- [Problem requirements]:
Return the lines that run from the beginning of the entries to the line holding "Let’s get a variety of birds too –", inclusive, and drop the pictures.

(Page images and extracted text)
───

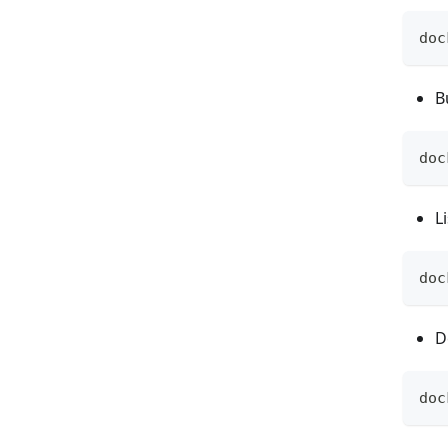
doc
B
doc
L
doc
D
doc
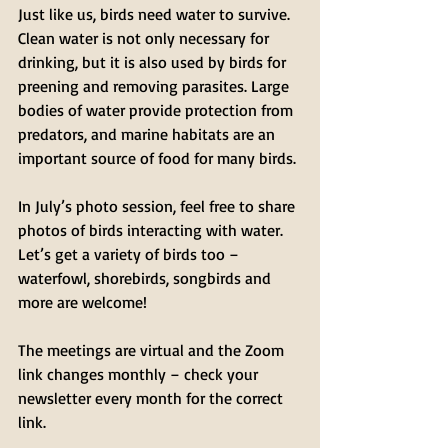
Just like us, birds need water to survive. 
Clean water is not only necessary for 
drinking, but it is also used by birds for 
preening and removing parasites. Large 
bodies of water provide protection from 
predators, and marine habitats are an 
important source of food for many birds. 
In July’s photo session, feel free to share 
photos of birds interacting with water. 
Let’s get a variety of birds too – 
waterfowl, shorebirds, songbirds and 
more are welcome!
The meetings are virtual and the Zoom 
link changes monthly – check your 
newsletter every month for the correct 
link.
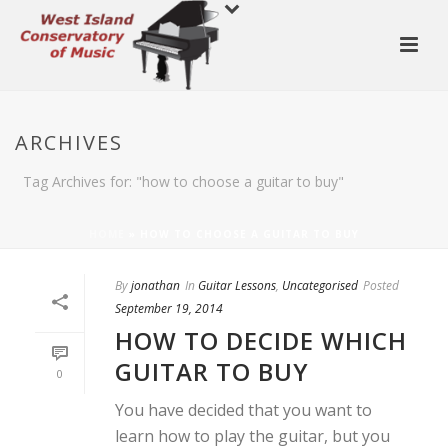
ARCHIVES
Tag Archives for: "how to choose a guitar to buy"
HOME
»
HOW TO CHOOSE A GUITAR TO BUY
By
jonathan
In
Guitar Lessons
,
Uncategorised
Posted
September 19, 2014
HOW TO DECIDE WHICH
GUITAR TO BUY
0
You have decided that you want to
learn how to play the guitar, but you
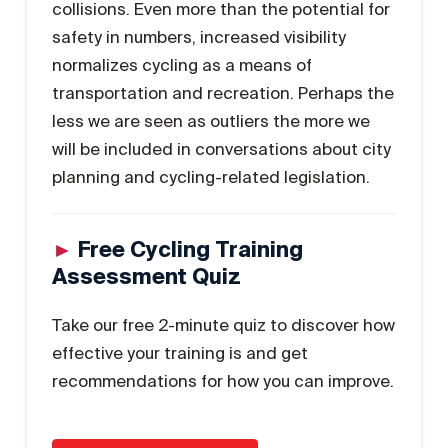
collisions. Even more than the potential for
safety in numbers, increased visibility
normalizes cycling as a means of
transportation and recreation. Perhaps the
less we are seen as outliers the more we
will be included in conversations about city
planning and cycling-related legislation.
►
Free Cycling Training
Assessment Quiz
Take our free 2-minute quiz to discover how
effective your training is and get
recommendations for how you can improve.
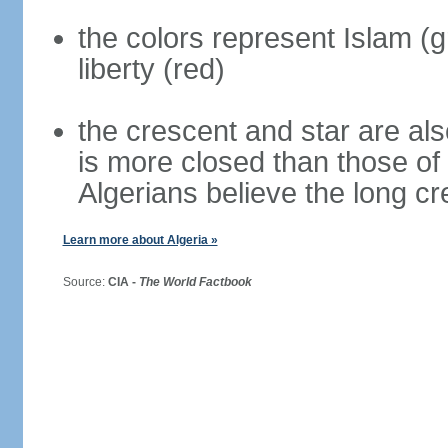
the colors represent Islam (g
liberty (red)
the crescent and star are al
is more closed than those of
Algerians believe the long c
Learn more about Algeria »
Source:
CIA -
The World Factbook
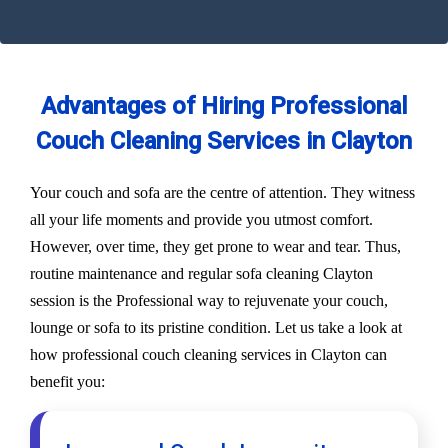
Advantages of Hiring Professional
Couch Cleaning Services in Clayton
Your couch and sofa are the centre of attention. They witness
all your life moments and provide you utmost comfort.
However, over time, they get prone to wear and tear. Thus,
routine maintenance and regular sofa cleaning Clayton
session is the Professional way to rejuvenate your couch,
lounge or sofa to its pristine condition. Let us take a look at
how professional couch cleaning services in Clayton can
benefit you:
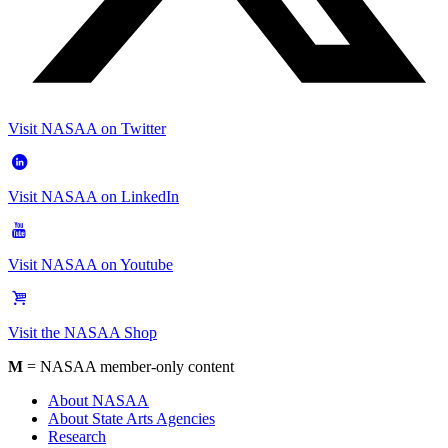
Visit NASAA on Twitter
Visit NASAA on LinkedIn
Visit NASAA on Youtube
Visit the NASAA Shop
M
= NASAA member-only content
About NASAA
About State Arts Agencies
Research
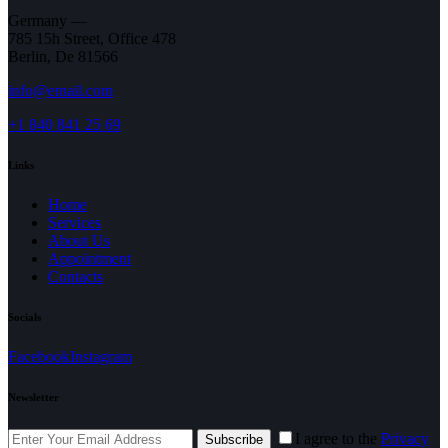
Germany —
785 15h Street, Office 478
Berlin, De 81566
info@email.com
+1 840 841 25 69
Links
Home
Services
About Us
Appointment
Contacts
Socials
Facebook
Instagram
Newsletter
I agree to the
Privacy
Subscribe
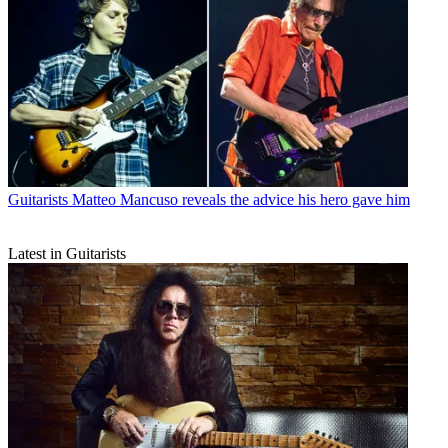
Guitarists
Matteo Mancuso reveals the advice his hero gave him
Latest in Guitarists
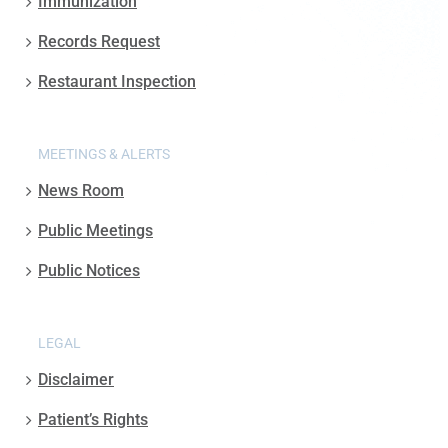
Immunization
Records Request
Restaurant Inspection
MEETINGS & ALERTS
News Room
Public Meetings
Public Notices
LEGAL
Disclaimer
Patient’s Rights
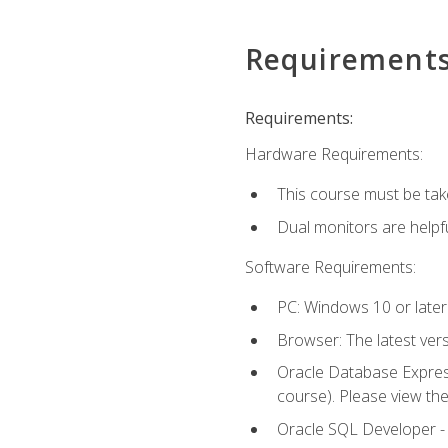
Requirement
Requirements:
Hardware Requirements:
This course must be tak
Dual monitors are helpfu
Software Requirements:
PC: Windows 10 or later
Browser: The latest ver
Oracle Database Express
course). Please view th
Oracle SQL Developer - T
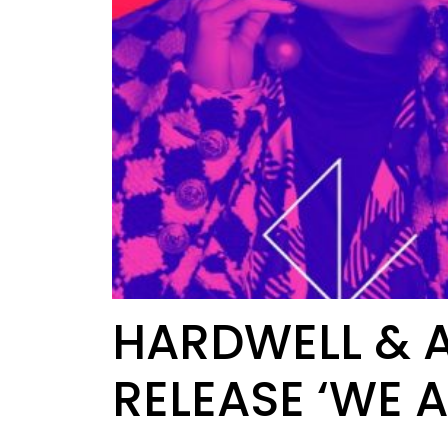
HARDWELL & A
RELEASE ‘WE A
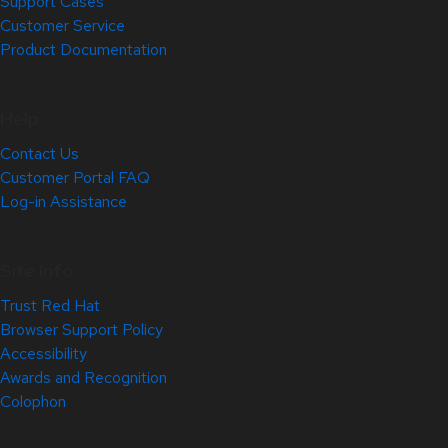
Support Cases
Customer Service
Product Documentation
Help
Contact Us
Customer Portal FAQ
Log-in Assistance
Site Info
Trust Red Hat
Browser Support Policy
Accessibility
Awards and Recognition
Colophon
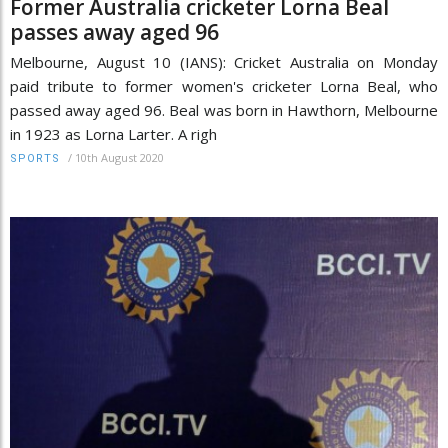
Former Australia cricketer Lorna Beal
passes away aged 96
Melbourne, August 10 (IANS): Cricket Australia on Monday
paid tribute to former women's cricketer Lorna Beal, who
passed away aged 96. Beal was born in Hawthorn, Melbourne
in 1923 as Lorna Larter. A righ
/
10th August 2020
SPORTS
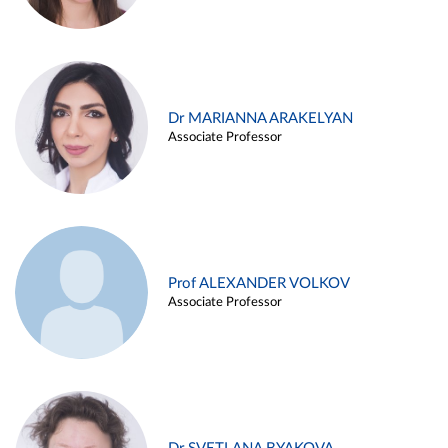
Dr MARIANNA ARAKELYAN
Associate Professor
Prof ALEXANDER VOLKOV
Associate Professor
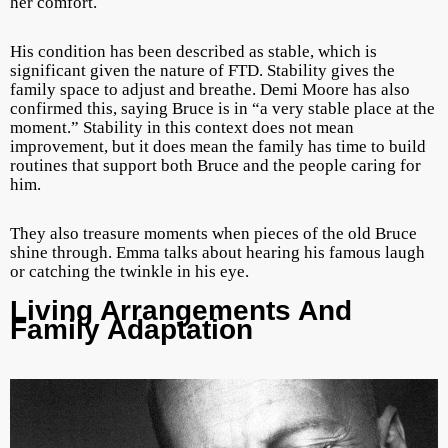
her comfort.
His condition has been described as stable, which is
significant given the nature of FTD. Stability gives the
family space to adjust and breathe. Demi Moore has also
confirmed this, saying Bruce is in “a very stable place at the
moment.” Stability in this context does not mean
improvement, but it does mean the family has time to build
routines that support both Bruce and the people caring for
him.
They also treasure moments when pieces of the old Bruce
shine through. Emma talks about hearing his famous laugh
or catching the twinkle in his eye.
Living Arrangements And
Family Adaptation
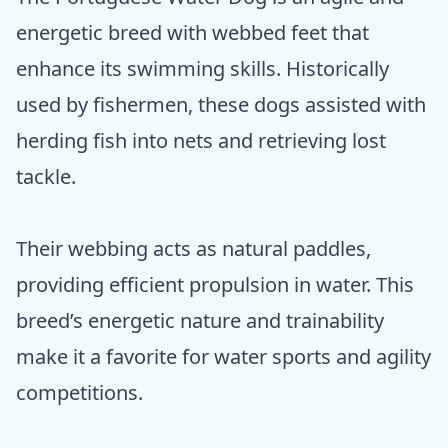
energetic breed with webbed feet that
enhance its swimming skills. Historically
used by fishermen, these dogs assisted with
herding fish into nets and retrieving lost
tackle.
Their webbing acts as natural paddles,
providing efficient propulsion in water. This
breed’s energetic nature and trainability
make it a favorite for water sports and agility
competitions.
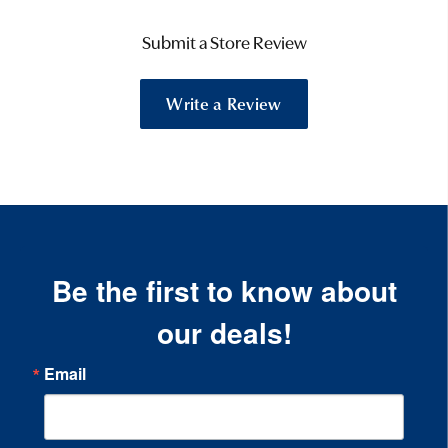
Submit a Store Review
Write a Review
Be the first to know about
our deals!
Email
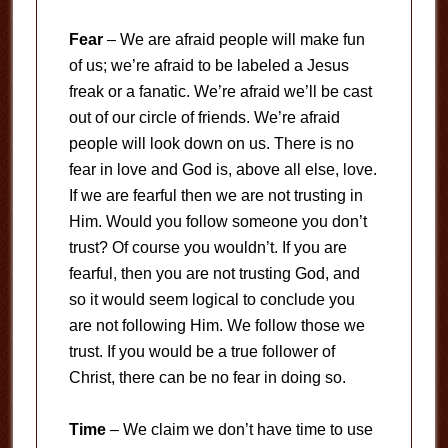
Fear
– We are afraid people will make fun
of us; we’re afraid to be labeled a Jesus
freak or a fanatic. We’re afraid we’ll be cast
out of our circle of friends. We’re afraid
people will look down on us. There is no
fear in love and God is, above all else, love.
If we are fearful then we are not trusting in
Him. Would you follow someone you don’t
trust? Of course you wouldn’t. If you are
fearful, then you are not trusting God, and
so it would seem logical to conclude you
are not following Him. We follow those we
trust. If you would be a true follower of
Christ, there can be no fear in doing so.
Time
– We claim we don’t have time to use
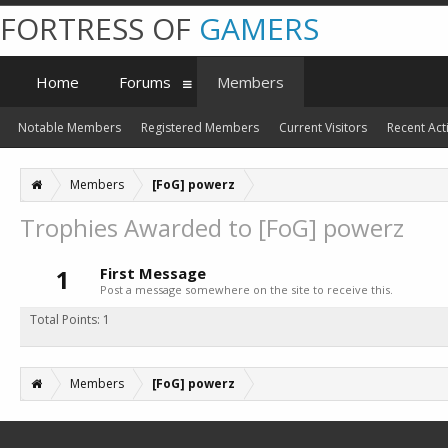
FORTRESS OF
GAMERS
Home
Forums
Members
Notable Members
Registered Members
Current Visitors
Recent Acti
Members
[FoG] powerz
Trophies Awarded to [FoG] powerz
1
First Message
Post a message somewhere on the site to receive this.
Total Points: 1
Members
[FoG] powerz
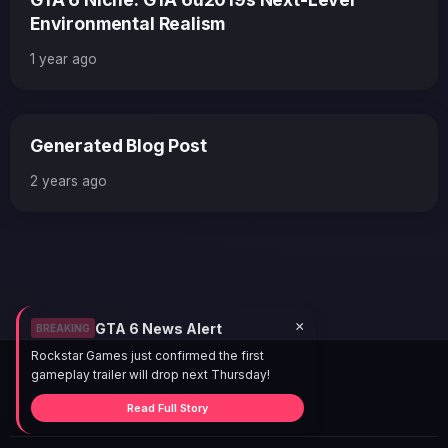
Environmental Realism
1 year ago
Generated Blog Post
2 years ago
×
GTA 6 News Alert
BREAKING
Rockstar Games just confirmed the first
gameplay trailer will drop next Thursday!
Read Full Story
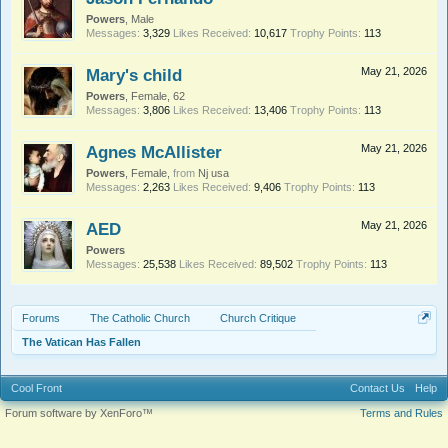
Powers
, Male
Messages:
3,329
Likes Received:
10,617
Trophy Points:
113
Mary's child
May 21, 2026
Powers
, Female, 62
Messages:
3,806
Likes Received:
13,406
Trophy Points:
113
Agnes McAllister
May 21, 2026
Powers
, Female,
from
Nj usa
Messages:
2,263
Likes Received:
9,406
Trophy Points:
113
AED
May 21, 2026
Powers
Messages:
25,538
Likes Received:
89,502
Trophy Points:
113
Forums
The Catholic Church
Church Critique
The Vatican Has Fallen
Cool Front
Contact Us
Help
Forum software by XenForo™
Terms and Rules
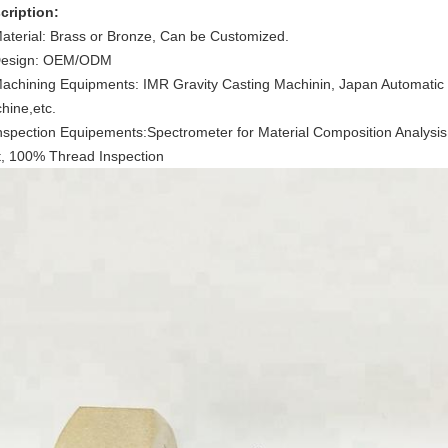
cription:
Material: Brass or Bronze, Can be Customized.
Design: OEM/ODM
Machining Equipments: IMR Gravity Casting Machinin, Japan Automati
hine,etc.
Inspection Equipements:Spectrometer for Material Composition Analy
t, 100% Thread Inspection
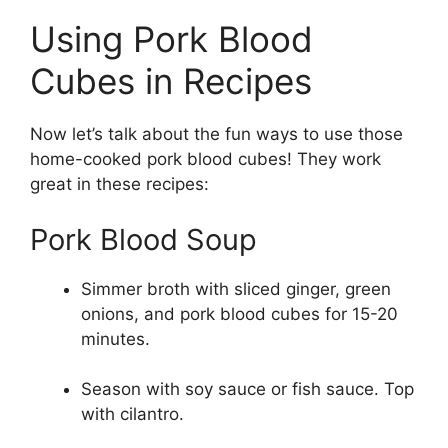
Using Pork Blood
Cubes in Recipes
Now let’s talk about the fun ways to use those
home-cooked pork blood cubes! They work
great in these recipes:
Pork Blood Soup
Simmer broth with sliced ginger, green
onions, and pork blood cubes for 15-20
minutes.
Season with soy sauce or fish sauce. Top
with cilantro.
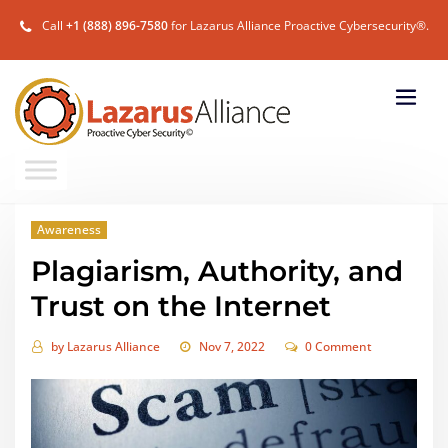
Call
+1 (888) 896-7580
for Lazarus Alliance Proactive Cybersecurity®.
Awareness
Plagiarism, Authority, and
Trust on the Internet
by
Lazarus Alliance
Nov 7, 2022
0 Comment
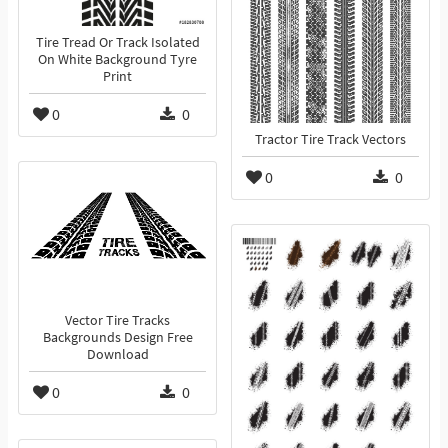
Tire Tread Or Track Isolated
On White Background Tyre
Print
0
0
Tractor Tire Track Vectors
0
0
Vector Tire Tracks
Backgrounds Design Free
Download
0
0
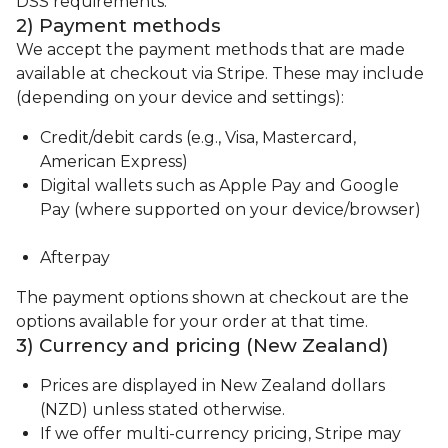
DSS requirements.
2) Payment methods
We accept the payment methods that are made
available at checkout via Stripe. These may include
(depending on your device and settings):
Credit/debit cards (e.g., Visa, Mastercard,
American Express)
Digital wallets such as Apple Pay and Google
Pay (where supported on your device/browser)
Afterpay
The payment options shown at checkout are the
options available for your order at that time.
3) Currency and pricing (New Zealand)
Prices are displayed in New Zealand dollars
(NZD) unless stated otherwise.
If we offer multi-currency pricing, Stripe may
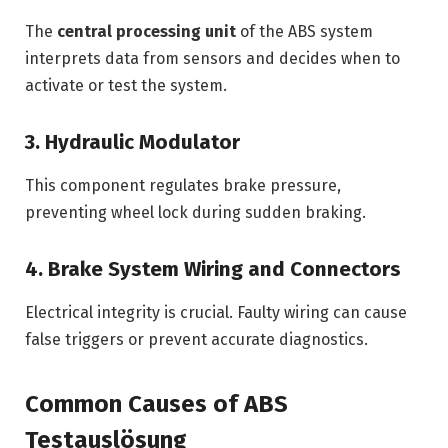
The
central processing unit
of the ABS system
interprets data from sensors and decides when to
activate or test the system.
3. Hydraulic Modulator
This component regulates brake pressure,
preventing wheel lock during sudden braking.
4. Brake System Wiring and Connectors
Electrical integrity is crucial. Faulty wiring can cause
false triggers or prevent accurate diagnostics.
Common Causes of ABS
Testauslösung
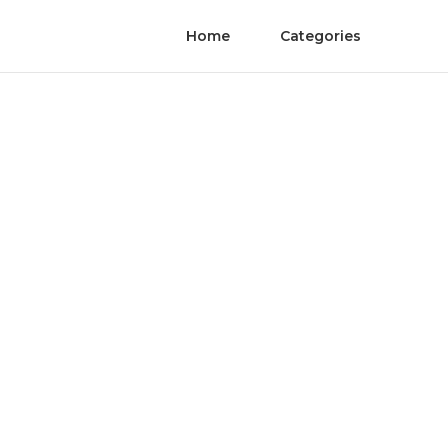
Home
Categories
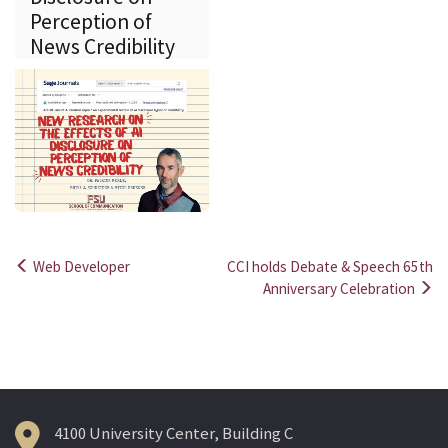
Perception of
News Credibility
Web Developer
CCI holds Debate & Speech 65th
Post
Anniversary Celebration
navigation
4100 University Center, Building C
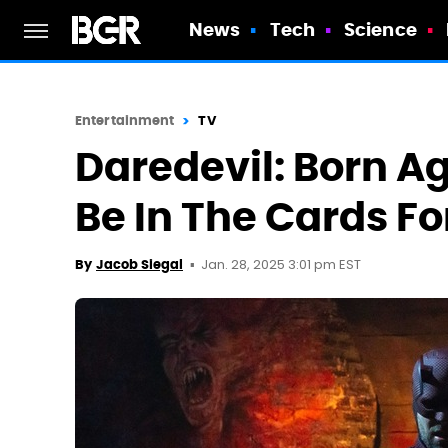
News
Tech
Science
Entertainment
TV
Daredevil: Born A
Be In The Cards Fo
Jan. 28, 2025 3:01 pm EST
By
Jacob Siegal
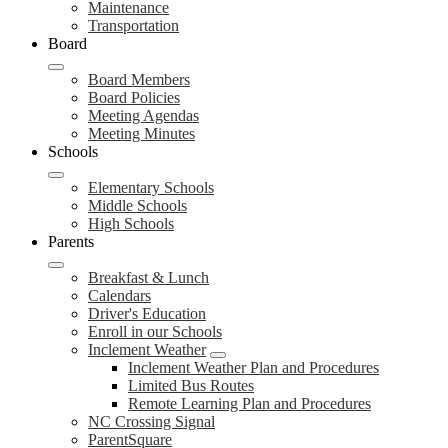
Maintenance
Transportation
Board
Board Members
Board Policies
Meeting Agendas
Meeting Minutes
Schools
Elementary Schools
Middle Schools
High Schools
Parents
Breakfast & Lunch
Calendars
Driver's Education
Enroll in our Schools
Inclement Weather
Inclement Weather Plan and Procedures
Limited Bus Routes
Remote Learning Plan and Procedures
NC Crossing Signal
ParentSquare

───

- [Reply]:
doc
B
doc
L
doc
D
doc
Just like us, birds need water to survive. 
Clean water is not only necessary for 
drinking, but it is also used by birds for 
preening and removing parasites. Large 
bodies of water provide protection from 
predators, and marine habitats are an 
important source of food for many birds. 
In July’s photo session, feel free to share 
photos of birds interacting with water. 
Let’s get a variety of birds too – 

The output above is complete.